Его дед ему не ответил. Он вообще не произнес ни слова с тех пор, как Иванушка увидел его восставшим из мертвых. Вместо этого он цепко ухватил за шестик с тряпицей и без всяких усилий высвободил его.

Глава 10. Самозванка

1

Иванушка увидел две вытянутые тени, которые выглядели бесконечно длинными — чуть ли не как железнодорожные рельсы. Одна была — тень от его шестика-махалки, а другая — тень от руки его деда Кузьмы Петровича. Дедова рука, впрочем, почти сразу и укоротилась — издав еще несколько сухих щелчков. А высвобожденную палку одноглазый купец положил наземь — к ногам своего внука. Явно намекал: тому нужно это оружие взять, да поскорее.

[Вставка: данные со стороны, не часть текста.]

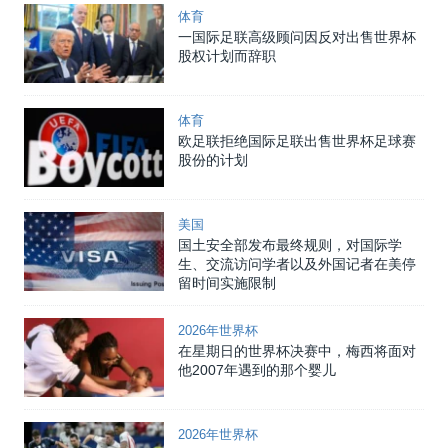
体育
一国际足联高级顾问因反对出售世界杯
股权计划而辞职
体育
欧足联拒绝国际足联出售世界杯足球赛
股份的计划
美国
国土安全部发布最终规则，对国际学
生、交流访问学者以及外国记者在美停
留时间实施限制
2026年世界杯
在星期日的世界杯决赛中，梅西将面对
他2007年遇到的那个婴儿
2026年世界杯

Иван Алтынов схватил палку с изгвазданной тряпицей на конце, и снова длиннейшая тень рассекла землю на погосте. Странное дело: столь же длинные тени купеческий сын мог видеть и давеча возле ворот. То есть, по всему выходило: солнце уже тогда опустилось почти что к самому горизонту. Но с тех пор минуло уже не менее часа — а оно так и не закатилось. Разве возможно было такое? Даже скромный домашний учитель сумел донести до Иванушки простую мысль: замедлить или ускорить движение солнца невозможно. Равно как повлиять на ход времени вообще: сделать день — ночью, или зиму — летом.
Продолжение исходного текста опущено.